Recent Projects

(click on the pictures to explore)

From Nuisance to News Sense

In preparation, with Ziqi Ding and Zhijin Wu

We build a novel interface to help readers make sense of news article clusters; automatically identifying, highlighting, and linking supporting evidence and contradictory statements across multiple documents. Interactive demo.

Currently Anonymized Question Answering Paper

In submission at EMNLP 2023

We seek insight into how modern QA systems work, and to produce efficiency gains along the way.

LAIT 🥛: Layer-adjustable Late Interaction in Transformers

ACL 2023, with Tal Schuster, Annie Louis, Alex Fabrikant, Donald Metzler, and Javad Hosseini

We study the extent to which cross-segment attention is needed for multi-segment reasoning tasks. We found that partially parallel segment processing (ie, late interaction) can enable segment caching and reduce latency without harming performance for many reasoning tasks.

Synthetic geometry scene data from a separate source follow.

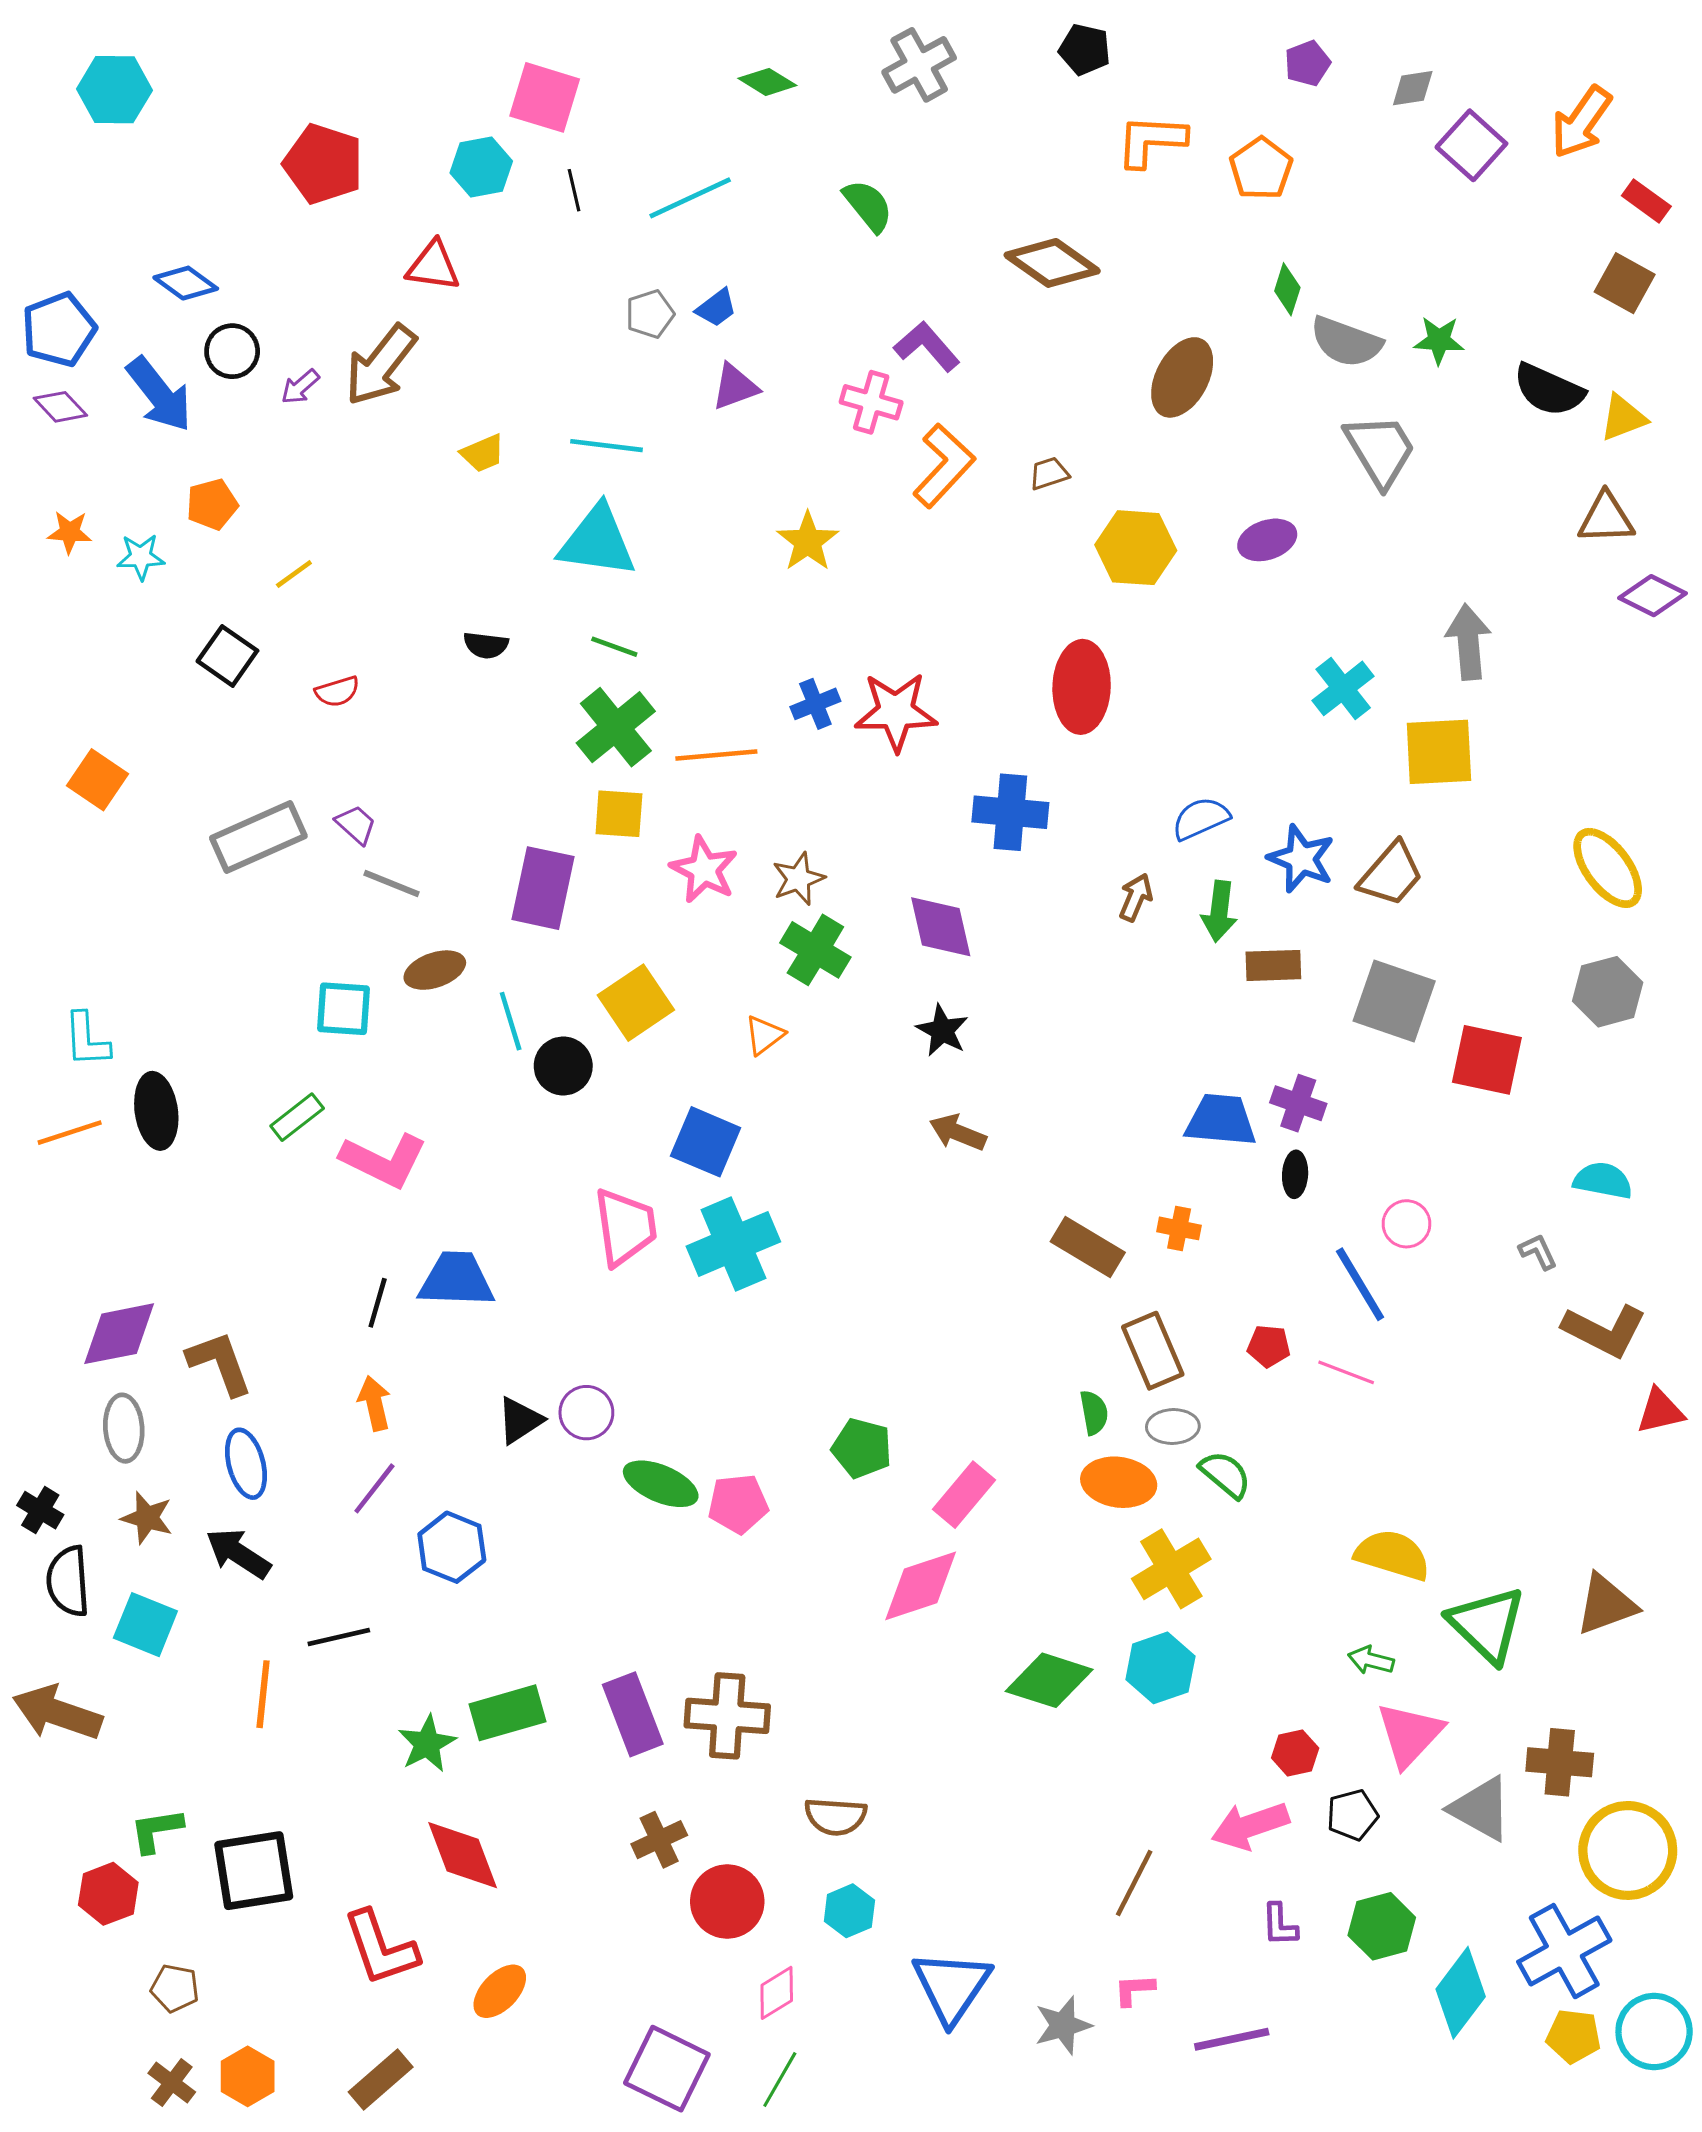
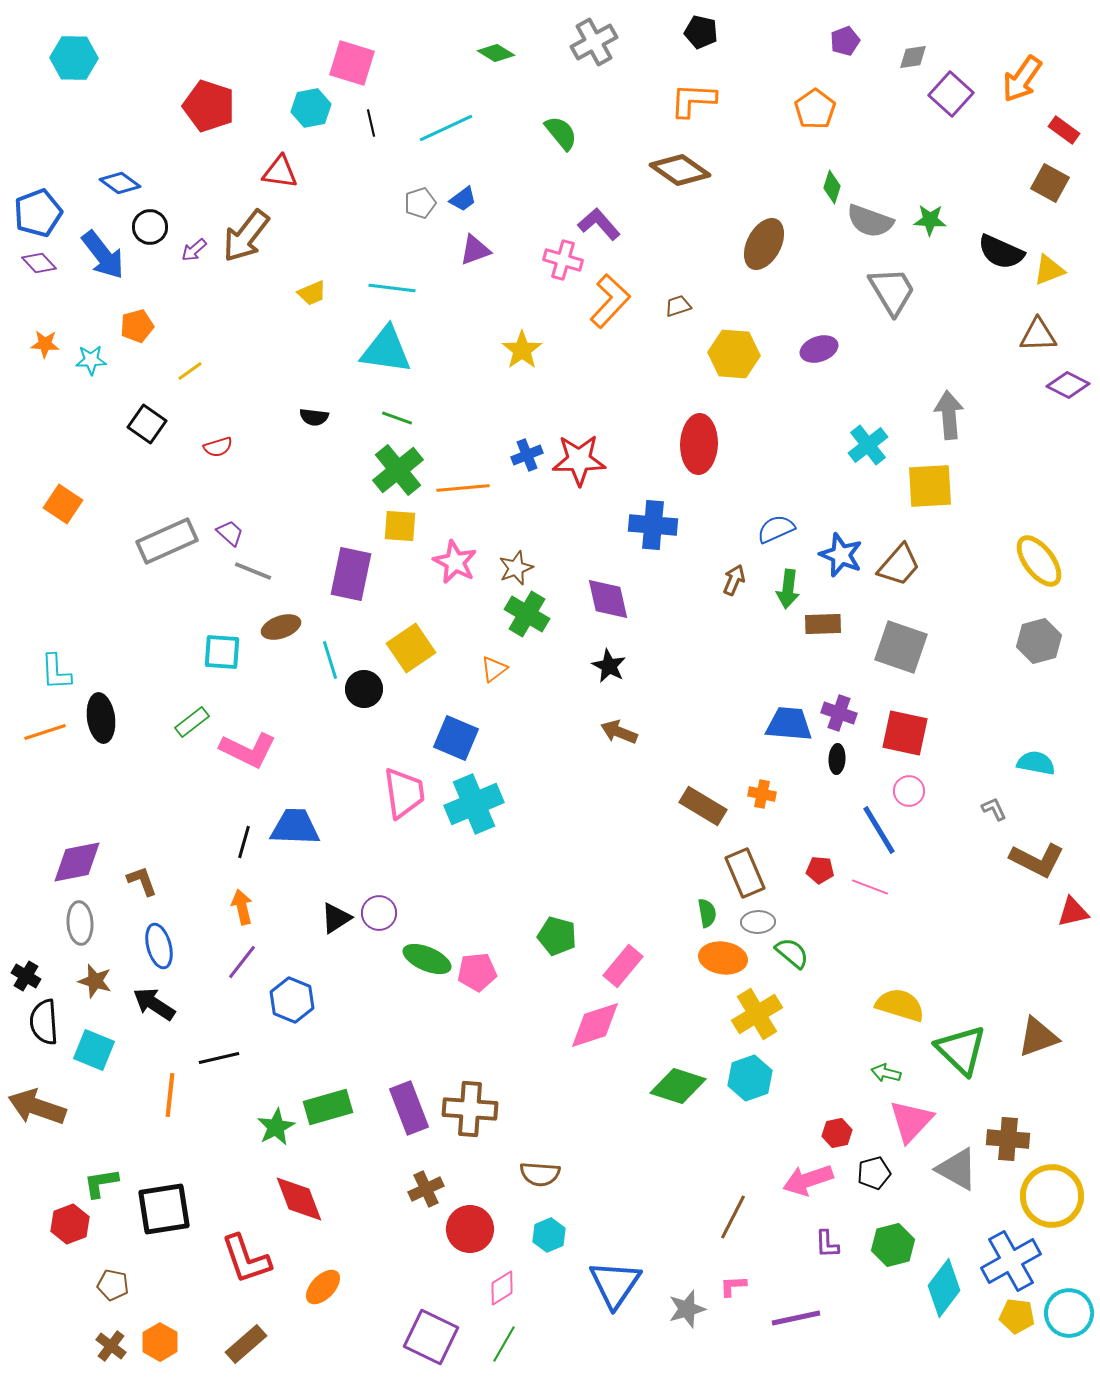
orange L-shape: (1151, 141) -> (693, 100), moved
red square: (1487, 1060) -> (905, 733), moved
brown L-shape: (220, 1363) -> (142, 881), size x0.7

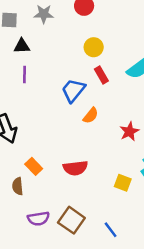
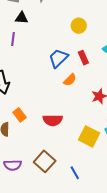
purple line: (25, 75) -> (13, 39), moved
red rectangle: (101, 75) -> (83, 58), moved
yellow square: (123, 183) -> (89, 136), size x1.5
purple semicircle: (38, 218) -> (13, 165), moved

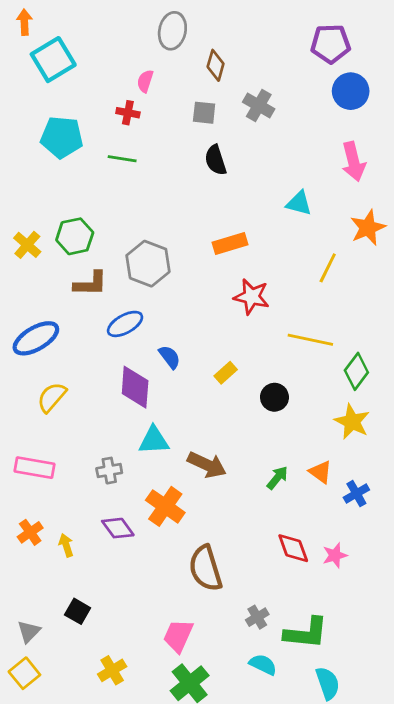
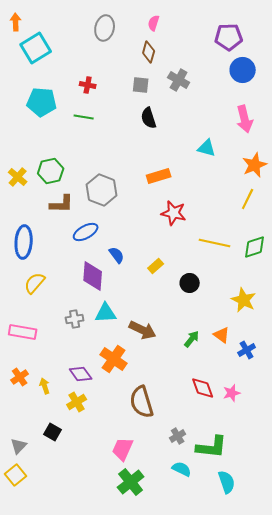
gray ellipse: (172, 31) -> (105, 28), moved
pink semicircle: (145, 81) -> (154, 23), moved
yellow line: (328, 268) -> (248, 199), moved
blue ellipse: (36, 338) -> (24, 242), turned -56
green diamond: (356, 371) -> (255, 247), moved, turned 35
gray cross: (109, 471) -> (75, 319), moved
yellow cross: (112, 670) -> (77, 402), moved

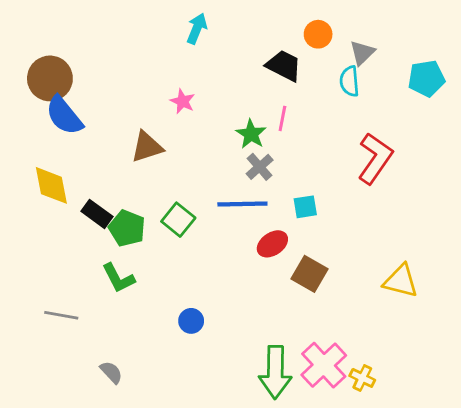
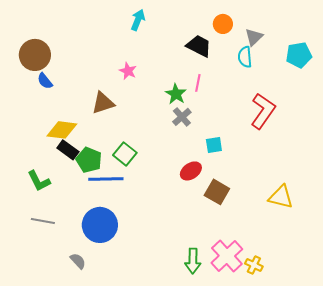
blue semicircle: (64, 116) -> (45, 81), size x0.6
yellow diamond: (51, 185) -> (62, 130), moved, turned -72
blue line: (242, 204) -> (106, 179), moved
green L-shape: (118, 278) -> (39, 181), moved
blue circle: (191, 321) -> (100, 225), moved, size x2.0
green arrow: (275, 372) -> (193, 261), size x0.7

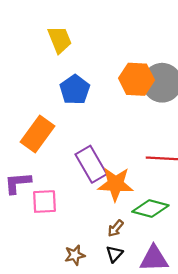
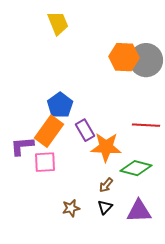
blue pentagon: (75, 90) -> (60, 105), moved
orange rectangle: (37, 134) -> (49, 131), moved
purple rectangle: (91, 164) -> (85, 130), size x0.7

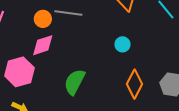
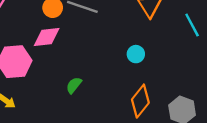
green semicircle: (75, 82) -> (74, 85), size x0.6

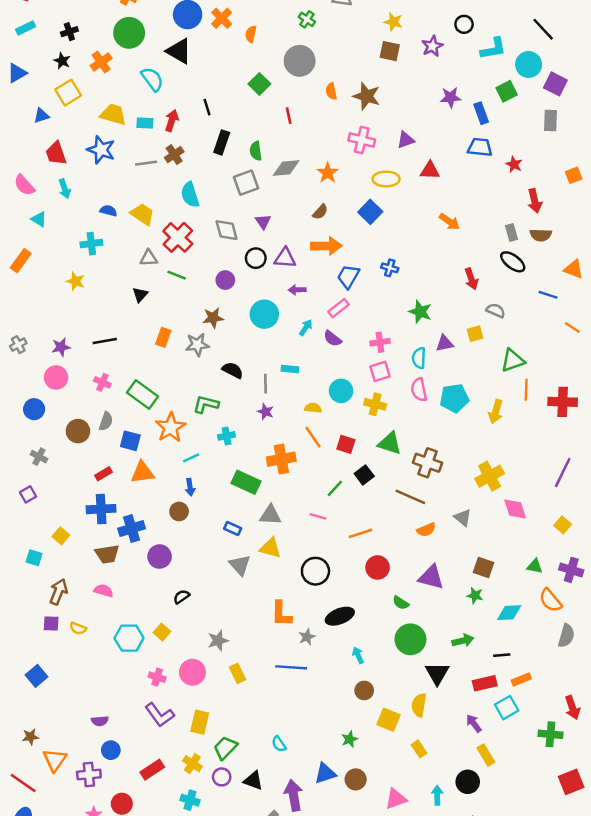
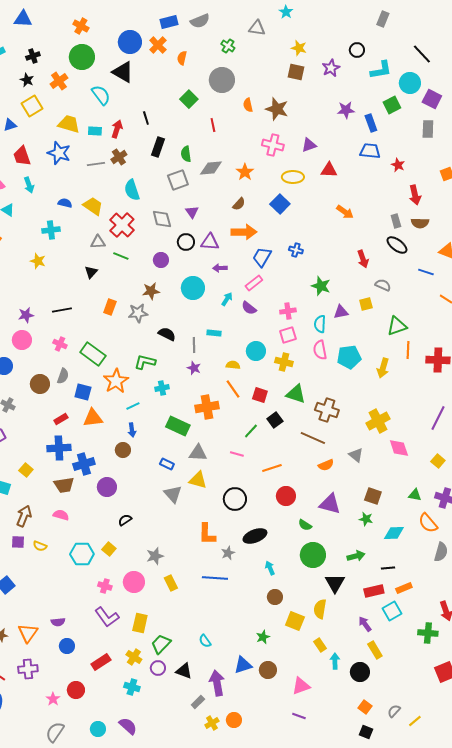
orange triangle: (55, 760) -> (28, 633), moved
purple cross: (89, 775) -> (28, 669), moved
cyan arrow: (437, 795) -> (335, 661), moved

Evidence Graphs and Adaptive Retrievers

In progress, with Emma Strubell.

We aim to distil the knowledge of sota QA systems, as well as sota document representation, to passage-legel "evidence graphs," and to then use an adaptive retriever to efficiently traverse the graph. This should render various forms of question answering more interpretable, fast, and accurate.

Transparently Synthesized Speech

With Jessica Huynh, Jiatong Shi, and Xuankai Chang

We developed a new method for voice conversion that continuosuly shifts between speaker identities, creating an eerie effect. This achieves improvements in speech anonymization and naturalness, and I hope to develop extended uses for emotion and personality-design in human-computer interaction.

Structure-aware Curriculum Learning

In progress, with Emma Strubell

We investigate the use of different curriculum learning strategies for fine-tuning expert-domain document representation system. We achieve state of the art results for scientific document representation, and introduce a new benchmark for legal document representation.

Measuring Consensus with Linguistic Self-similarity

In progress

We demonstrate that language models can be a powerful tool to measure echo chambers and identify cross-community ideological similarity.

Paths to Power

With Adarsh Mathew and James Evans

We performed a computational study of the behavior of "power users" on Reddit. We found that users move through the social network in strategic ways, and that as they rise to power they increasingly use their power to drive division. We suggest new strategies for taming radicalization and addressing misinformation networks online.

Aligning Multidimensional Worldviews and Discovering Ideological Differences

EMNLP 2021, with Adarsh Mathew and James Evans

We use techniques from multilingual embedding alignment to automatically discover polarized word meanings across communities, enabling a large-scale, multidimensional, and unsupervised study of worldview differences online.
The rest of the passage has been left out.